Imagine the Bengals winning four straight against the Patriots.

Imagine the Nets winning four straight against the Warriors.

Or the Cavaliers winning one against the Warriors.

That, friends, is baseball.

9. Batter up for Indiana

I wasn’t surprised by the news that Chris Lemonis is leaving the Indiana baseball program for Mississippi State after four seasons.

Money, facilities, weather and tradition made it a difficult offer to turn down. Lemonis helped Dan McDonnell make Louisville a national power and took Indiana to the NCAA Tournament three times in four seasons.

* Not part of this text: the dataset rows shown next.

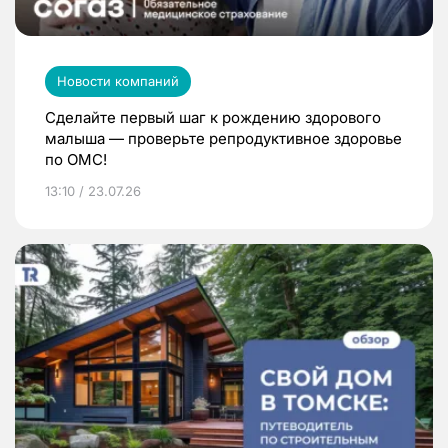
Новости компаний
Сделайте первый шаг к рождению здорового
малыша — проверьте репродуктивное здоровье
по ОМС!
13:10 / 23.07.26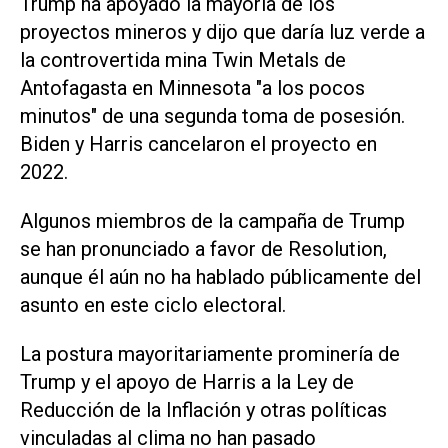
Trump ha apoyado la mayoría de los
proyectos mineros y dijo que daría luz verde a
la controvertida mina Twin Metals de
Antofagasta en Minnesota "a los pocos
minutos" de una segunda toma de posesión.
Biden y Harris cancelaron el proyecto en
2022.
Algunos miembros de la campaña de Trump
se han pronunciado a favor de Resolution,
aunque él aún no ha hablado públicamente del
asunto en este ciclo electoral.
La postura mayoritariamente prominería de
Trump y el apoyo de Harris a la Ley de
Reducción de la Inflación y otras políticas
vinculadas al clima no han pasado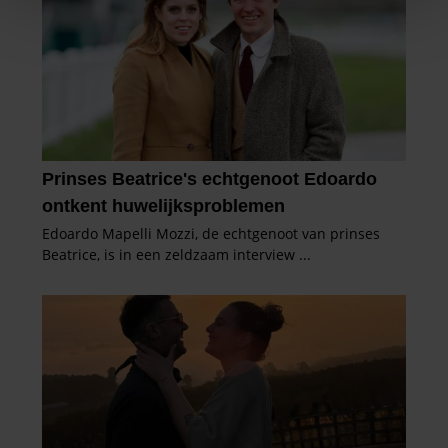
We gebruiken cookies om content en advertenties te
personaliseren, om functies voor social media te bieden
en om ons websiteverkeer te analyseren. Ook delen we
informatie over uw gebruik van onze site met onze
partners voor social media, adverteren en analyse. Deze
partners kunnen deze gegevens combineren met andere
informatie die u aan ze heeft verstrekt of die ze hebben
verzameld op basis van uw gebruik van hun services. U
gaat akkoord met onze cookies als u onze website blijft
gebruiken.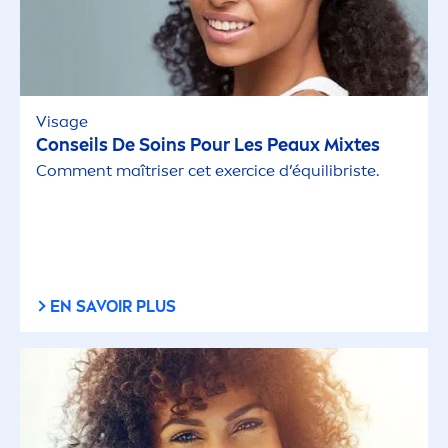
Visage
Conseils De Soins Pour Les Peaux Mixtes
Com
men
t maîtriser cet exercice d’équilibriste.
EN SAVOIR PLUS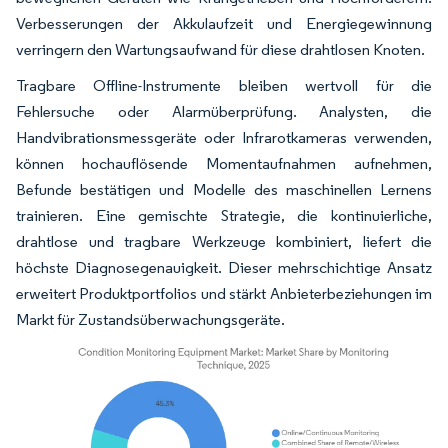
Verbesserungen der Akkulaufzeit und Energiegewinnung
verringern den Wartungsaufwand für diese drahtlosen Knoten.
Tragbare Offline-Instrumente bleiben wertvoll für die
Fehlersuche oder Alarmüberprüfung. Analysten, die
Handvibrationsmessgeräte oder Infrarotkameras verwenden,
können hochauflösende Momentaufnahmen aufnehmen,
Befunde bestätigen und Modelle des maschinellen Lernens
trainieren. Eine gemischte Strategie, die kontinuierliche,
drahtlose und tragbare Werkzeuge kombiniert, liefert die
höchste Diagnosegenauigkeit. Dieser mehrschichtige Ansatz
erweitert Produktportfolios und stärkt Anbieterbeziehungen im
Markt für Zustandsüberwachungsgeräte.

Not that it will end up being a perfect move, except on Lemonis’ W2 form.

Ask Tracy Smith.

Smith left IU for Arizona State four years ago — and ASU is the program that produced Barry Bonds, Reggie Jackson and Dustin Pedroia. ASU has suffered back-to-back losing seasons and has not advanced to the College World Series since 2010. Oregon State is the gold standard of the Pac-12. Folks in Tempe don’t understand that.

Although Smith’s contract runs through the 2021 season, ASU athletic director Ray Anderson was compelled to give Smith a vote of confidence after the 2018 season. Hard to imagine Smith returning for year six if the Sun Devils fail to advance in the NCAA Tournament next season.

Which makes me wonder: Is Smith in play for a return to Indiana?